Cooking with natural gas releases all kinds of pollutants into your home and is a significant contributor to indoor air quality issues. Recent studies have linked the use of natural gas cooktops to increased rates of asthma and other respiratory illnesses.
If natural gas appliances have so many issues, why are they so prevalent? The simple answer is that they are cheap, easy to install and have the potential to last a long time without significant service. But they are not the only option.
The Case for Heat Pumps
Heat pumps don’t rely on combustion to operate. Instead, they use electricity and refrigerants to move heat from one area to another. Heat pumps are not new or revolutionary technology-we depend on them every day. That beer you just pulled from the fridge is cold because a heat pump moved the hot air out of your fridge.

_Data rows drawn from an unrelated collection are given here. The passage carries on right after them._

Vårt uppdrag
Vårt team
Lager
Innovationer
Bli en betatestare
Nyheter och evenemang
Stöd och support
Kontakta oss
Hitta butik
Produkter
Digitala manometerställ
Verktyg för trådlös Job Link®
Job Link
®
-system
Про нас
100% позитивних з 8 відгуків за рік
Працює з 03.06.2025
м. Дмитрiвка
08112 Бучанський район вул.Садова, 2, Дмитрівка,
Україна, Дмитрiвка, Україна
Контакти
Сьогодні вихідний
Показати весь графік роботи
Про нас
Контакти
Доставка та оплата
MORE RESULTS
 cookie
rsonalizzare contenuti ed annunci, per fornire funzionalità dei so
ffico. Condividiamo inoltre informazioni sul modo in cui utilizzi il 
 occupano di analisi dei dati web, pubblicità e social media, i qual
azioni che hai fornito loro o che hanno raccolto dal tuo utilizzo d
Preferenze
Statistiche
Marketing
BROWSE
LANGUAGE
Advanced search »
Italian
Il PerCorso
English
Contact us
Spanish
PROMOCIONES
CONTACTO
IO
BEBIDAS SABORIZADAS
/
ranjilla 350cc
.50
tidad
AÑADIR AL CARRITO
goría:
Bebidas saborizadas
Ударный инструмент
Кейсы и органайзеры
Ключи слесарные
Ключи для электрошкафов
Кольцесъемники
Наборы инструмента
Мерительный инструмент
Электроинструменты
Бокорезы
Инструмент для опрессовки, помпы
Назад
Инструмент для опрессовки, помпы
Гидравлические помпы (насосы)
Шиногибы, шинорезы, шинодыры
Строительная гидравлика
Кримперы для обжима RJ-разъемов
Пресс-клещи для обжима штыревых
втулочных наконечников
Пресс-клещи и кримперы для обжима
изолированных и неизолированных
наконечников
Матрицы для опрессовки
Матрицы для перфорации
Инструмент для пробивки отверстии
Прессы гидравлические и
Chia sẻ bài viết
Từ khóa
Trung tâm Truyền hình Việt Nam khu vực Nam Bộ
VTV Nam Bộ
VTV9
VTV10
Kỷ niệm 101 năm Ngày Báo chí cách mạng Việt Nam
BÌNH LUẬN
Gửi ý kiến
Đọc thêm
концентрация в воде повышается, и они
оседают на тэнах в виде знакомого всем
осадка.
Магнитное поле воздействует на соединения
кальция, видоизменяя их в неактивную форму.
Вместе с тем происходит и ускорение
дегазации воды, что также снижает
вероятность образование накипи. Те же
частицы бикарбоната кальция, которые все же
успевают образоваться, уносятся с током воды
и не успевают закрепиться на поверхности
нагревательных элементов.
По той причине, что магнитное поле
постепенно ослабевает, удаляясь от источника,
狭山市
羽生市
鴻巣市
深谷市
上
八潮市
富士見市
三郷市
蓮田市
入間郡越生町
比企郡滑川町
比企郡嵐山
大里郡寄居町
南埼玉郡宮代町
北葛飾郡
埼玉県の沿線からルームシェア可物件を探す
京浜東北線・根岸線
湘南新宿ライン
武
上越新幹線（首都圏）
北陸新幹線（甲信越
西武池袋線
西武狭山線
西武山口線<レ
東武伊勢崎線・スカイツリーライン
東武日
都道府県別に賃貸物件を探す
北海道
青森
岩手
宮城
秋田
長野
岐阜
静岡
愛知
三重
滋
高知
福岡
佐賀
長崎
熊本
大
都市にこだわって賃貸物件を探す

Does your home have air-conditioning?
Air-conditioners are heat pumps. Heat pumps are everywhere: grocery stores, cars, airplanes, shopping malls, and the International Space Station all depend on heat pumps for regular operation. It is a time-tested and reliable technology.
Heat pumps are much more efficient than their gas counterparts. Because heat pumps move heat rather than generating it from combustion, they can be more than 100 percent efficient, as long as the electricity used by the pumps and compressors is less than the amount of energy the heat pump can transfer. Today’s heat pumps in the US are typically around 300 percent efficient. Japan, which has a more mature market with different refrigerants, is achieving 500 percent efficiency. Because heat pumps are powered by electricity, you can use solar panels to heat and cool your home and make hot water. Imagine the idea of cooling your home with the sun’s energy. It’s not science fiction; it’s a reality today.
Heat pumps also don’t produce combustion byproducts, as there is no combustion. As a result, heat pumps are much safer than their gas counterparts, especially if they operate inside a home or building.
Most of the energy policy conversation in California today revolves around replacing gas water heaters with heat pump water heaters and replacing gas furnaces with heat pumps for space heating.
Heat pump water heaters are relatively new technology. They look similar to gas tank water heaters; the difference is how they function. A gas water heater has a flame located at the bottom that creates heat by combustion. The heat is transferred to the tank by conduction and heats the cold water. A flue runs up the center of the tank to vent the exhaust gases outside. As hot water leaves the tank, cold water fills it. The flame in a water heater is comparatively small and heats the water over a time, which is why you can run out of hot water. There are variations on this theme, but all rely on combustion and convection to heat the water.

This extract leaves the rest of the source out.